* EXERCISE GOAL: Extract each line holding the word "Edition" from the entries.

=== Begin Enclosure ===

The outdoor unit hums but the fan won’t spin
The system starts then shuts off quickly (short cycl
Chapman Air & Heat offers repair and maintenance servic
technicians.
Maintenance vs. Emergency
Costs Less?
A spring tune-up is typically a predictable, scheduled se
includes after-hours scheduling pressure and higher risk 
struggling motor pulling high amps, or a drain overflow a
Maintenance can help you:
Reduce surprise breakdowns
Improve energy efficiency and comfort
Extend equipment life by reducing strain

=== End Enclosure ===
=== Begin Enclosure ===

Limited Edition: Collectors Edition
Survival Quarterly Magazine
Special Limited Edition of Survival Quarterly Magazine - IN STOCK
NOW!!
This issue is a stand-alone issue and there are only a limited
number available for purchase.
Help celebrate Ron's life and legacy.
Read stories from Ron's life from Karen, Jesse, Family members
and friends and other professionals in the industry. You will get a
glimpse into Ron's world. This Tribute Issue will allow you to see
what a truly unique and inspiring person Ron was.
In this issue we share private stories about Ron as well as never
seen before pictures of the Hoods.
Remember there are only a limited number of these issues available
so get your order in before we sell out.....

=== End Enclosure ===

* REPLY TO THE TASK:
Limited Edition: Collectors Edition
Special Limited Edition of Survival Quarterly Magazine - IN STOCK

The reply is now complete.